*Given data:*
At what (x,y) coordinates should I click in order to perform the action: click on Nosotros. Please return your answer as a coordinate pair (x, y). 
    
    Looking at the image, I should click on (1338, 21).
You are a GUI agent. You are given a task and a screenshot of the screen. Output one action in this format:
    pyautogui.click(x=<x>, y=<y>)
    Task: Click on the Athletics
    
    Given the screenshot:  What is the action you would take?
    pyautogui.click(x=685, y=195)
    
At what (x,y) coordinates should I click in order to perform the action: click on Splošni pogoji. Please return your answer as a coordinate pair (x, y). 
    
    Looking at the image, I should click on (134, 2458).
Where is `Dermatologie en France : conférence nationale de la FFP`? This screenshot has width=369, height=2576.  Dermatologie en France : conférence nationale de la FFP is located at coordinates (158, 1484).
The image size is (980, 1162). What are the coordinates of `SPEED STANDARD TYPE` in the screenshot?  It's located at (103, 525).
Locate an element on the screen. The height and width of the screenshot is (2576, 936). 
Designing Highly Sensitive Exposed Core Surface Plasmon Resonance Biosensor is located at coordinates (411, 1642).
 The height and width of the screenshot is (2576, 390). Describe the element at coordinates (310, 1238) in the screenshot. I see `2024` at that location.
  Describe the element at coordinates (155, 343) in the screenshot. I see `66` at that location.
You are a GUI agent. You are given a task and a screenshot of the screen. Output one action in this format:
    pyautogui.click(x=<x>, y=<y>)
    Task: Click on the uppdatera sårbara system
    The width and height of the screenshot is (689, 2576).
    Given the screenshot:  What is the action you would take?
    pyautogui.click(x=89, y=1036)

*Exercise objective:* Output the line containing "The width and" and every line after it through the final line of the records above, exactly as written and nothing else.

*Exercise answer:*
    The width and height of the screenshot is (689, 2576).
    Given the screenshot:  What is the action you would take?
    pyautogui.click(x=89, y=1036)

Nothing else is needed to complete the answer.